§ Work instruction: What lines below contain the string "Data"? List them all.

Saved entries
▽
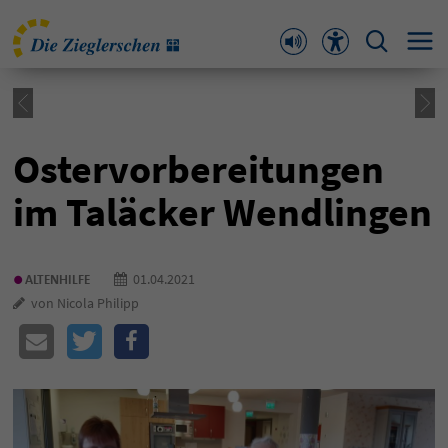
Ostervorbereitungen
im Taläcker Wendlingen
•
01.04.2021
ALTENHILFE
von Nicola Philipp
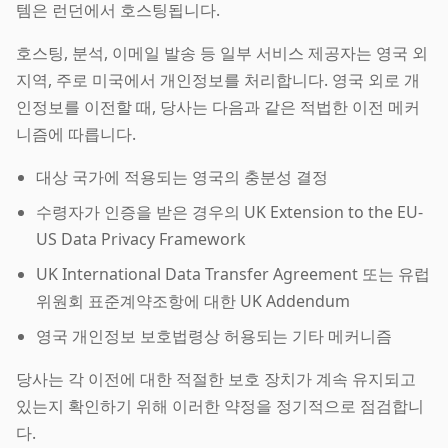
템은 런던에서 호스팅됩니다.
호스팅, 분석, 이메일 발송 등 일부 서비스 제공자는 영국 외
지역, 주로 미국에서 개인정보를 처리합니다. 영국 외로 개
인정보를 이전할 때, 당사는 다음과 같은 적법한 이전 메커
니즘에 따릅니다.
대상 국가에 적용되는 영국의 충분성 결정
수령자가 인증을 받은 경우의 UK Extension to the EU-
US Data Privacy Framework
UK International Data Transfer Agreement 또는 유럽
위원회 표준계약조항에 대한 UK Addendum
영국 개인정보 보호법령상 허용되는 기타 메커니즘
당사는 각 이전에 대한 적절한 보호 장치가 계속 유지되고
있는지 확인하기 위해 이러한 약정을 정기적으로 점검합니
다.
△
▽
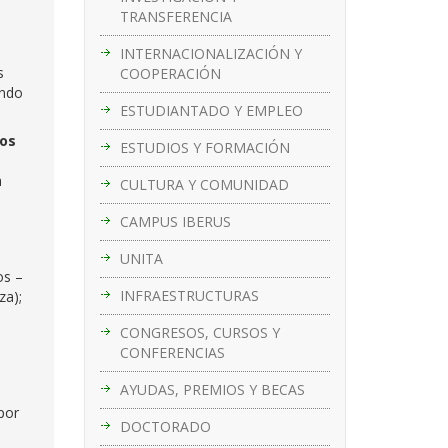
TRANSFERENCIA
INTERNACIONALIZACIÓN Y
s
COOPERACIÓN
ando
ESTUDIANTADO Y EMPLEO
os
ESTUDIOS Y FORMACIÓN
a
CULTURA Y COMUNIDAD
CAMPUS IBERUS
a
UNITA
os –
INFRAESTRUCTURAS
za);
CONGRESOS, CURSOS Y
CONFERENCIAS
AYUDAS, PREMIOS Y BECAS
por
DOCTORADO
△
§ Response to the task:
US Data Privacy Framework
UK International Data Transfer Agreement 또는 유럽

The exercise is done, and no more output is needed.